Nestes últimos vinte anos, principalmente, mas não se limitando apenas a eles, a corrupção foi institucionalizada e um fortíssimo sistema de conluio entre empresários e autoridades públicas foi instalado. De tal ordem, como explicou Walfrido Warde (4), que gerou “profunda indisciplina jurídica” nas relações entre Estado e empresas, e total inexistência de “regramento democrático”. Não só nas épocas de pré-eleitorais’, notadamente quando as eleições ainda eram financiadas pelo setor empresarial, “mas também de um regramento que se ocupe das pressões inevitáveis que a sociedade civil organizada exerce sobre os governos e os agentes públicos, num contínuo ‘lobby’ pós-eleitoral”.
Consequentemente, para que sejam instaladas políticas sérias de combate a esse tipo de corrupção, além da decisão política, é necessário apoio majoritário da sociedade, rigoroso monitoramento, controle e correção quando necessário. Sempre dentro dos limites constitucionais e da legislação vigente.
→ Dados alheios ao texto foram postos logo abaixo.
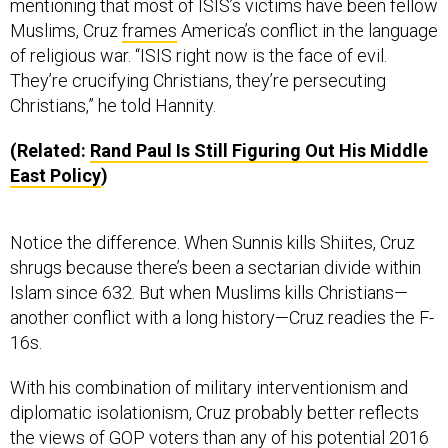
Muslims, Cruz
frames
America’s conflict in the language
of religious war. “ISIS right now is the face of evil.
They’re crucifying Christians, they’re persecuting
Christians,” he told Hannity.
(Related:
Rand Paul Is Still Figuring Out His Middle
East Policy
)
Notice the difference. When Sunnis kills Shiites, Cruz
shrugs because there’s been a sectarian divide within
Islam since 632. But when Muslims kills Christians—
another conflict with a long history—Cruz readies the F-
16s.
With his combination of military interventionism and
diplomatic isolationism, Cruz probably better reflects
the views of GOP voters than any of his potential 2016
rivals. According to polls, Republicans are
more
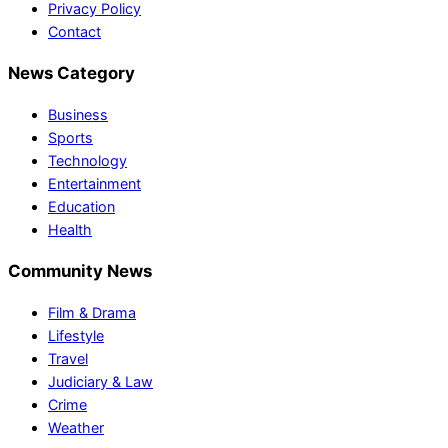
Privacy Policy
Contact
News Category
Business
Sports
Technology
Entertainment
Education
Health
Community News
Film & Drama
Lifestyle
Travel
Judiciary & Law
Crime
Weather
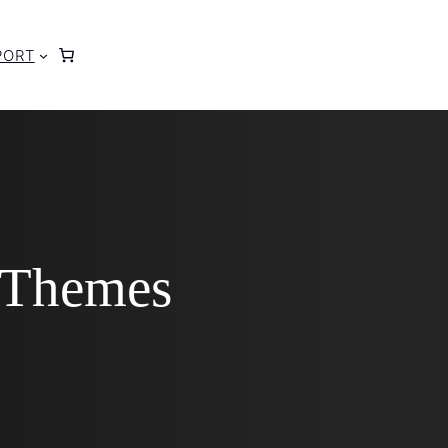
PORT
 Themes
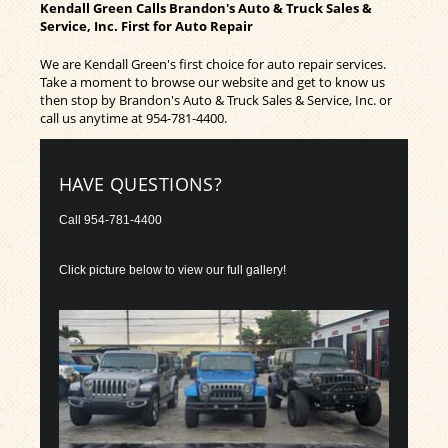
Kendall Green Calls Brandon's Auto & Truck Sales &
Service, Inc. First for Auto Repair
We are Kendall Green's first choice for auto repair services.
Take a moment to browse our website and get to know us
then stop by Brandon's Auto & Truck Sales & Service, Inc. or
call us anytime at
954-781-4400
.
HAVE QUESTIONS?
Call
954-781-4400
Click picture below to view our full gallery!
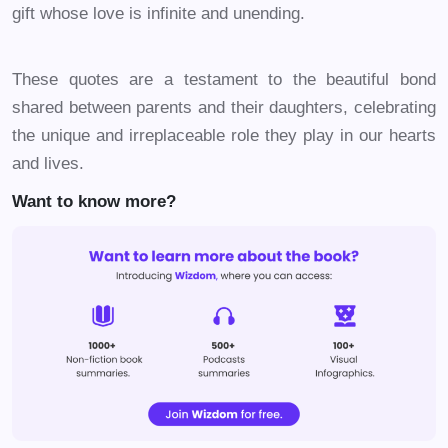
gift whose love is infinite and unending.
These quotes are a testament to the beautiful bond
shared between parents and their daughters, celebrating
the unique and irreplaceable role they play in our hearts
and lives.
Want to know more?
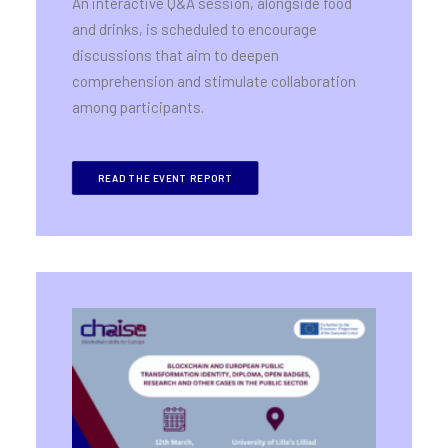
An interactive Q&A session, alongside food
and drinks, is scheduled to encourage
discussions that aim to deepen
comprehension and stimulate collaboration
among participants.
READ THE EVENT REPORT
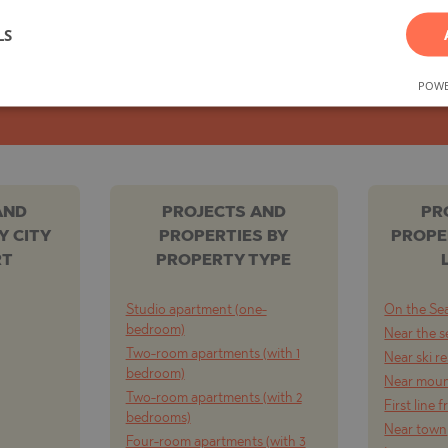
LS
TE
SUBSCRIBE FOR NEW OFFERS
POWE
SI
AND
PROJECTS AND
PR
Y CITY
PROPERTIES BY
PROPE
RT
PROPERTY TYPE
OVO
Studio apartment (one-
On the Se
bedroom)
Near the s
Two-room apartments (with 1
Near ski r
bedroom)
Near moun
Two-room apartments (with 2
First line 
bedrooms)
Near town
Four-room apartments (with 3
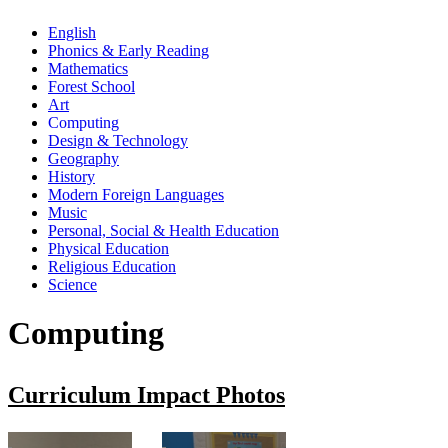
English
Phonics & Early Reading
Mathematics
Forest School
Art
Computing
Design & Technology
Geography
History
Modern Foreign Languages
Music
Personal, Social & Health Education
Physical Education
Religious Education
Science
Computing
Curriculum Impact Photos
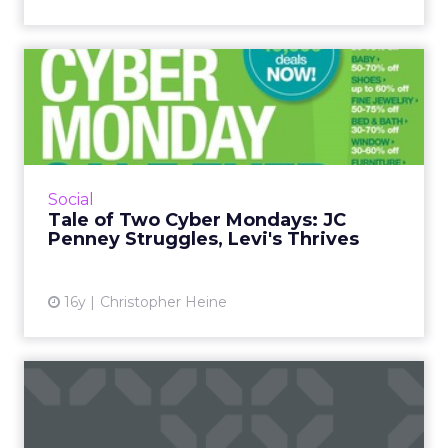
Tale of Two Cyber Mondays:
JC Penney Struggles, Le...
Facebook was a sounding board for Cyber
Monday shopping experiences; JC Penney
fielded complaints all day about its slow site.
Social
Read More...
Tale of Two Cyber Mondays: JC
Penney Struggles, Levi's Thrives
View article
16y
Christopher Heine
Connecting the Social Web
and Your Business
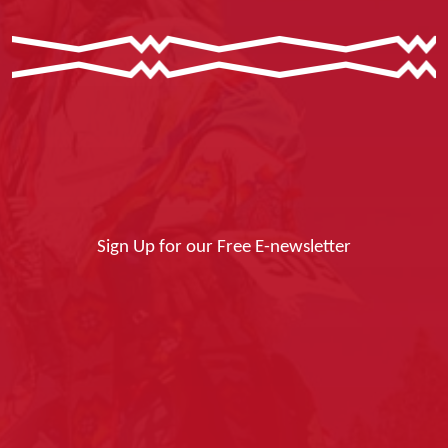
Sign Up for our Free E-newsletter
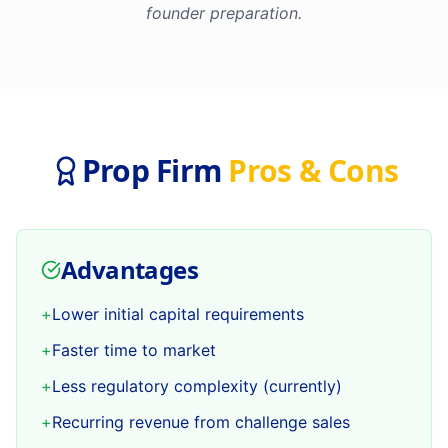
founder preparation.
Prop Firm
Pros & Cons
Advantages
+
Lower initial capital requirements
+
Faster time to market
+
Less regulatory complexity (currently)
+
Recurring revenue from challenge sales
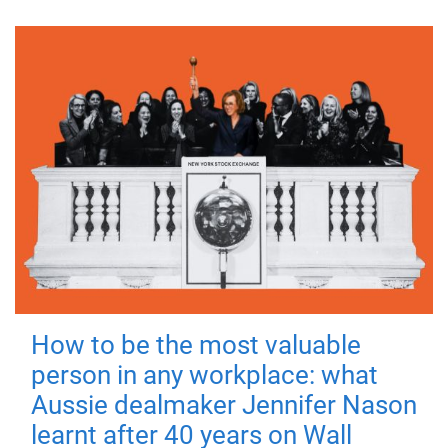
How to be the most valuable
person in any workplace: what
Aussie dealmaker Jennifer Nason
learnt after 40 years on Wall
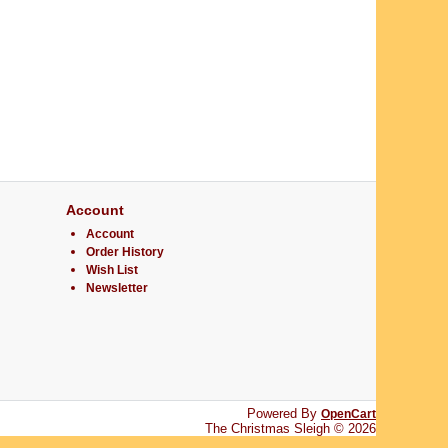
Account
Account
Order History
Wish List
Newsletter
Powered By
OpenCart
The Christmas Sleigh © 2026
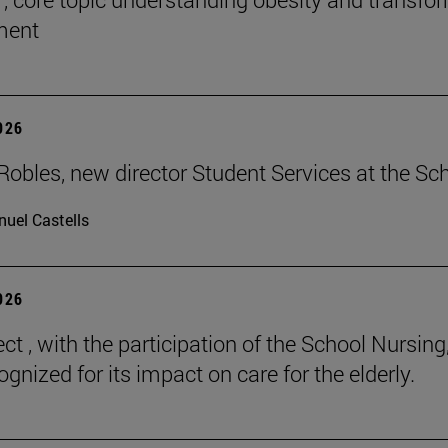
tment
2026
Robles, new director Student Services at the Sc
uel Castells
2026
ct , with the participation of the School Nursing
gnized for its impact on care for the elderly.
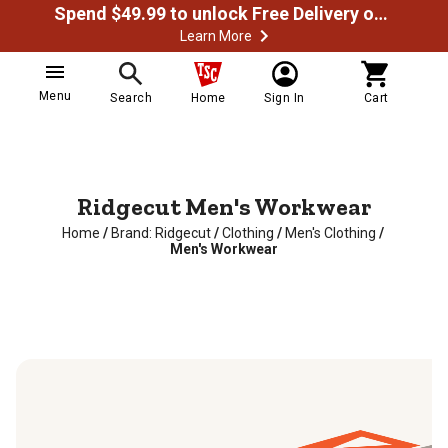
Spend $49.99 to unlock Free Delivery on most orders
Learn More
Menu
Search
Home
Sign In
Cart
Ridgecut Men's Workwear
Home
/
Brand: Ridgecut
/
Clothing
/
Men's Clothing
/
Men's Workwear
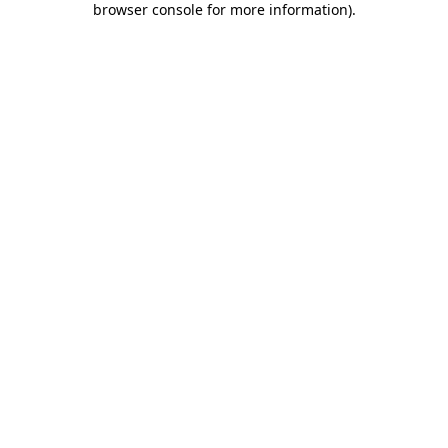
browser console for more information)
.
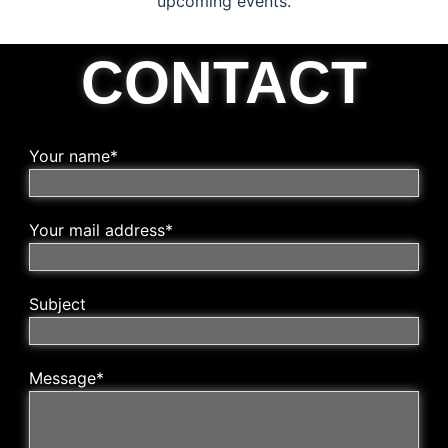
upcoming events.
CONTACT
Your name*
Your mail address*
Subject
Message*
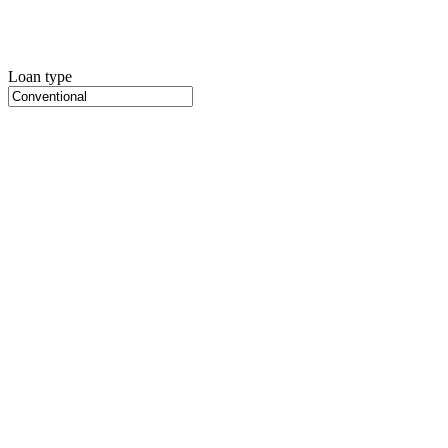
Loan type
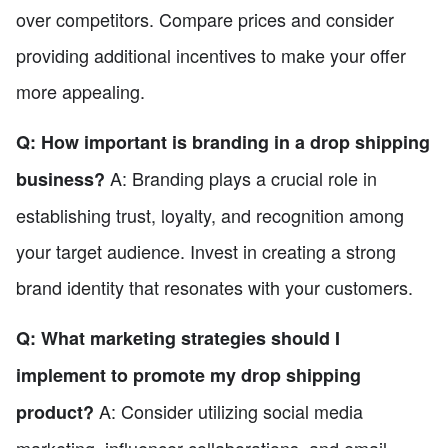
over competitors. Compare prices and consider
providing additional incentives to make your offer
more appealing.
Q: How important is branding in a drop shipping
A: Branding plays a crucial role in
business?
establishing trust, loyalty, and recognition among
your target audience. Invest in creating a strong
brand identity that resonates with your customers.
Q: What marketing strategies should I
implement to promote my drop shipping
A: Consider utilizing social media
product?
Diante dos resultados obtidos, ficou claro que as operações conhecidas como “Mensalão” e “Lava-Jato”, obtiveram sucesso. Muitos poderosos, tanto da sociedade civil como do setor público, depois de prestarem os devidos esclarecimentos à Justiça, foram condenados. Valores significativos de dinheiro – embora muito aquém dos valores desviados - foram devolvidos aos cofres públicos. A Operação Lava-Jato, em particular, foi responsável pela maior investigação sobre corrupção da história brasileira e ‘desnudou’, como já dito, um processo pervertido e criminoso de conluio entre público e privado. Não foi à toa que a Lava Jato, em seus tempos áureos, foi justa e corretamente reconhecida como o maior movimento de combate a crimes praticados por organizações criminosas que, ‘entranhadas’ nos altos escalões do poder brasileiro, público e privado, trabalharam apenas para ‘satisfazer’ suas necessidades particulares.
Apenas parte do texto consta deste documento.